Non ci vuole dunque molto a capire come il cambio al vertice della macchina elettorale del tycoon, ufficialmente giustificata dalla scarsa efficacia della strategia di Manafort e dai suoi evidenti attriti personali con Trump, sia stata in verità una vera e propria scalata, messa in atto da Mercer con l’indispensabile apporto della figlia Rebekah, la quale ha assunto un ruolo di primo piano nell’operazione.
Tanto per usare le parole di un’anonima fonte vicina a The Donald riportate da Time: “si sono comprati l’ingresso. Le persone ora in carica ora sono tutte legate ai Mercer”. La presa del potere avveniva dietro le quinte della Convention di Cleveland mentre sul palco si consumava la pantomima di Cruz, il quale si ostinava a negare il proprio appoggio allo stravagante newyorkese facendo infuriare i suoi ex padrini. A proposito, il tanto atteso (e forse ormai inutile) endorsement del texano è finalmente giunto la scorsa settimana, e a detta di molti sarebbe stato concesso ab torto collo proprio su pressione dei Mercer, i quali avrebbero altrimenti minacciato di chiudere in futuro i rubinetti a Ted.
Ma se l’influenza politica del finanziere è palese, quali sono gli interessi che lo hanno spinto ad appoggiare la frangia estrema del partito repubblicano e poi l’attuale contestatissimo nominato, lontano anni luce dalle posizioni ideologiche del rivale Cruz? Date le premesse, è abbastanza chiaro come la questione che sta più a cuore ai Mercer non sia legata minimamente ai principi del “true conservatorism”, ma sia molto meno nobile.

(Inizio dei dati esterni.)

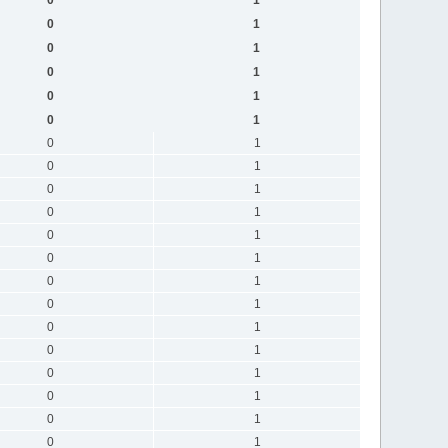
0
1
0
1
0
1
0
1
0
1
0
1
0
1
0
1
0
1
0
1
0
1
0
1
0
1
0
1
0
1
0
1
0
1
0
1
0
1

Nel dettaglio, Time spiega come da sempre Robert abbia un obiettivo vitale: evitare che gli sia imposta una (anche piccola) tassa sulle transazioni, la quale intaccherebbe le lucrose speculazioni su cui si vive il proprio hedge fund. Da qui la profonda avversione per Hillary Clinton, che sembra invece spingere per una legislazione del genere, e persino per repubblicani come John McCain, contrastati nelle ultime due primarie per il seggio al Senato.

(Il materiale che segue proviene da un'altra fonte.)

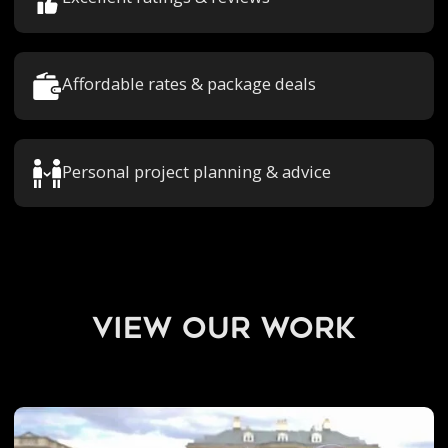
Affordable rates & package deals
Personal project planning & advice
view our work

Insomma, mentre Trump non vuole presentare la propria dichiarazione dei redditi, forse perché non è realmente così ricco come dice di essere, spunta sulla scena un autentico paperone, a cui basta uno schiocco di dita per prendere le redini dell’intera baracca senza che The Donald osi fiatare.
Una circostanza, questa, che al di la del caso Trump deve far riflettere sull’interferenza dei grandi donors in entrambi gli schieramenti politici, sempre presente nel corso della storia americana, ma divenuta eccessiva dopo la sentenza della Corte Suprema Citizen United (2010), che ha eliminato qualsiasi limite alle contribuzioni politiche dei privati.
Dal canto suo, il presunto miliardario Donald Trump continuerà a raccogliere voti dando l’impressione di essere autonomo rispetto a lobbisti e interessi speciali.
Dopotutto sa che una bugia, se ripetuta un milione di volte, finisce inevitabilmente per trasformarsi in verità.